# Whats the worst thing to find on your lathe?



## cmacclel (Jan 25, 2008)

*CRACK!!!!*

WTF  now to see what Grizzly is going to do about it! Just as I started getting used to and really starting to like my Grizzly G4003g lathe. I noticed this when I was going to install a nice DRO system.


----------



## gadget_lover (Jan 25, 2008)

That sucks big time. I'm so sorry to hear that.
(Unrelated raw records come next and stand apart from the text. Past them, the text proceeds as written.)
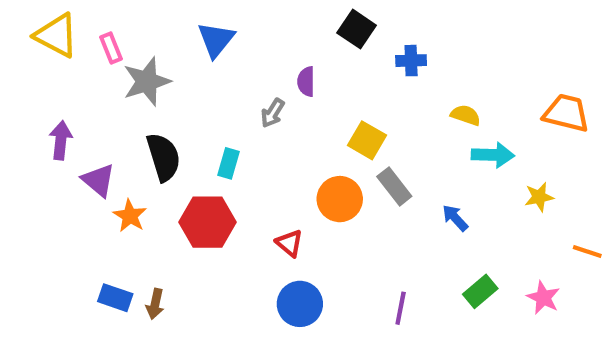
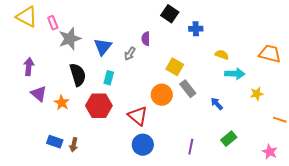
blue triangle: (216, 40) -> (103, 47), moved
purple triangle: (98, 180) -> (39, 94), moved
red triangle: (289, 243) -> (138, 116), size x1.5
pink star: (543, 298) -> (270, 152), moved

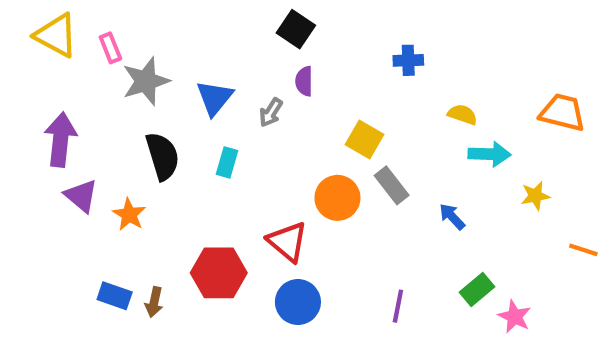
black square: (170, 14) -> (296, 29), moved
purple arrow: (29, 67) -> (60, 140), size x1.4
red hexagon: (99, 106) -> (219, 273), moved
pink star: (270, 152) -> (515, 317), moved

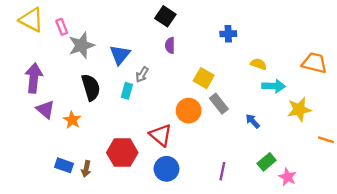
gray arrow: (271, 112) -> (142, 75), moved
yellow star: (535, 196) -> (299, 109), size x1.5

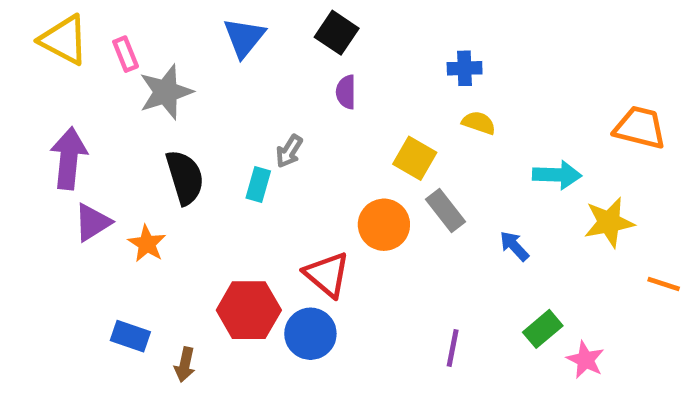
blue triangle: (120, 55) -> (244, 37), moved
yellow semicircle: (258, 64) -> (479, 123), moved
purple triangle: (45, 109) -> (92, 222), turned 48
brown arrow: (86, 169) -> (185, 365), moved
blue circle: (166, 169) -> (310, 334), moved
I assume that welding the crack would deform the bed. Boy, I'd hate to have to crate that up to send it back.

Daniel


----------



## cmacclel (Jan 25, 2008)

gadget_lover said:


> That sucks big time. I'm so sorry to hear that.
> 
> I assume that welding the crack would deform the bed. Boy, I'd hate to have to crate that up to send it back.
> 
> Daniel




I'm thinking the only feasable fix would be to drill the top of the crack to prevent it from growing then putting a mending plate on with a bunch of screws. I do not think there is alot of stress where it cracked maybe just a flaw in the casting? But then again if there was no stress then why did it crack?

Mac


----------



## Mirage_Man (Jan 25, 2008)

Man, that sucks! Could it have happened during shipping and you just didn't see it until now?


----------



## cmacclel (Jan 25, 2008)

Mirage_Man said:


> Man, that sucks! Could it have happened during shipping and you just didn't see it until now?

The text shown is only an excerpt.